AI (Character)
The SQ42 Character AI Team kicks us off this month. They spent the month making general improvements, firstly to combat behaviors enabling the team to assign different tactics to different characters more easily. This work fixed a few bugs with vision perception and cover selection too. Secondly, NPC locomotion saw the integration of the collision avoidance system into smooth locomotion, which now takes into consideration the edge of walkable navigation areas. A handful of dynamic cinematic scenes were also worked on and the first pass of a new solution for blending gameplay animations into cinematic scenes was finished.
AI (Ships)
Ship AI implemented new pilot skill levels to vary the agility of enemy ships and determine how they balance self-preservation and aggression. Improvements were also made to how non-player traffic behaves around landing zones.
AI (Social)
The Social AI Team finished the first pass of ‘scooching’, which made its monthly report debut last month. If you missed it, scooching enables a character to fluidly move from one action to another within a group of useables. Design supported the setup of Master at Arms Duncan Chakma by providing necessary tech pieces where needed. Optimization started on usables too, including the caching of usable entries and TPS query time-slicing.
Animation
March saw the Animation Team focusing on two important features: the finalized system for jumping and completing the first iteration of the female playable character.

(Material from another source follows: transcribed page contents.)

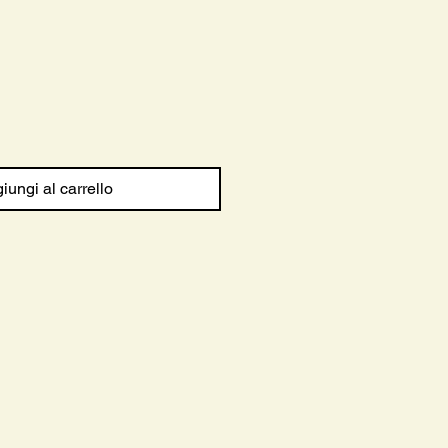
iungi al carrello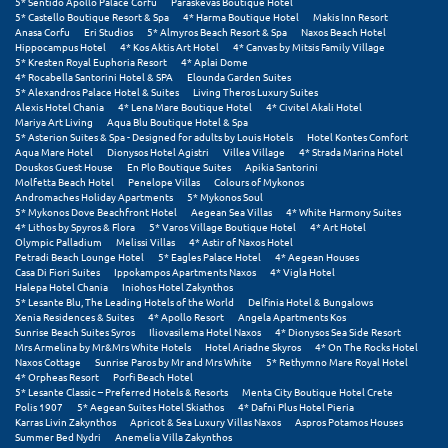
5* Sentido Apollo Palace Corfu
Paraskevas Boutique Hotel
5* Castello Boutique Resort & Spa
4* Harma Boutique Hotel
Makis Inn Resort
Anasa Corfu
Eri Studios
5* Almyros Beach Resort & Spa
Naxos Beach Hotel
Ξυλόκαστρο
Hippocampus Hotel
4* Kos Aktis Art Hotel
4* Canvas by Mitsis Family Village
5* Kresten Royal Euphoria Resort
4* Aplai Dome
4* Rocabella Santorini Hotel & SPA
Elounda Garden Suites
Ο
5* Alexandros Palace Hotel & Suites
Living Theros Luxury Suites
Alexis Hotel Chania
4* Lena Mare Boutique Hotel
4* Civitel Akali Hotel
Mariya Art Living
Aqua Blu Boutique Hotel & Spa
Ορεινή Αρκαδία
5* Asterion Suites & Spa - Designed for adults by Louis Hotels
Hotel Kontes Comfort
Aqua Mare Hotel
Dionysos Hotel Agistri
Villea Village
4* Strada Marina Hotel
Ορεινή Ναυπακτία
Douskos Guest House
En Plo Boutique Suites
Apikia Santorini
Molfetta Beach Hotel
Penelope Villas
Colours of Mykonos
Andromaches Holiday Apartments
5* Mykonos Soul
5* Mykonos Dove Beachfront Hotel
Aegean Sea Villas
4* White Harmony Suites
Π
4* Lithos by Spyros & Flora
5* Varos Village Boutique Hotel
4* Art Hotel
Olympic Palladium
Melissi Villas
4* Astir of Naxos Hotel
Petradi Beach Lounge Hotel
5* Eagles Palace Hotel
4* Aegean Houses
Πάλαιρος
Casa Di Fiori Suites
Ippokampos Apartments Naxos
4* Vigla Hotel
Halepa Hotel Chania
Iniohos Hotel Zakynthos
Παξοί
5* Lesante Blu, The Leading Hotels of the World
Delfinia Hotel & Bungalows
Xenia Residences & Suites
4* Apollo Resort
Angela Apartments Kos
Sunrise Beach Suites Syros
Iliovasilema Hotel Naxos
4* Dionysos Sea Side Resort
Παραλία Κατερίνης
Mrs Armelina by Mr&Mrs White Hotels
Hotel Ariadne Skyros
4* On The Rocks Hotel
Naxos Cottage
Sunrise Paros by Mr and Mrs White
5* Rethymno Mare Royal Hotel
Παραλία Λιτοχώρου
4* Orpheas Resort
Porfi Beach Hotel
5* Lesante Classic – Preferred Hotels & Resorts
Menta City Boutique Hotel Crete
Polis 1907
5* Aegean Suites Hotel Skiathos
4* Dafni Plus Hotel Pieria
Παράλιο Άστρος
Karras Livin Zakynthos
Apricot & Sea Luxury Villas Naxos
Aspros Potamos Houses
Summer Bed Nydri
Anemelia Villa Zakynthos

They also teamed up with AI to start connecting character animations to specific usable dimensions for more realism when picking up and inspecting items. Although currently in development for SQ42, these developments will eventually make their way to the Persistent Universe.
Finally for Animation, they worked on the combat AI system to give enemies several new weapon options to choose from when encountering the player and hostile
NPCs.
Art
The Art Team worked on two important locations throughout March: one near a blasted and dying planet and the other close to the Coil. In the coming weeks, more of the team will move onto these locations, with the aim to get them ‘content complete’ for a handful of chapters by the end of the quarter.
Deep space has been getting an art overhaul too, with three key locations (called ‘mini-systems’ internally) now in place and ready for polish. These systems form three separate parts of the overall Squadron 42 map and each has its own unique flavor.
A capital ship is being brought up to scratch by the same team who worked on the Idris. They’re also designing a social hub, a foundry for a major space station, a visual target for an asteroid base, and a number of other tasks that can’t be divulged just yet. All of this is alongside working closely with the design, UI, and cinematic teams to ensure they each have what they need to move forward.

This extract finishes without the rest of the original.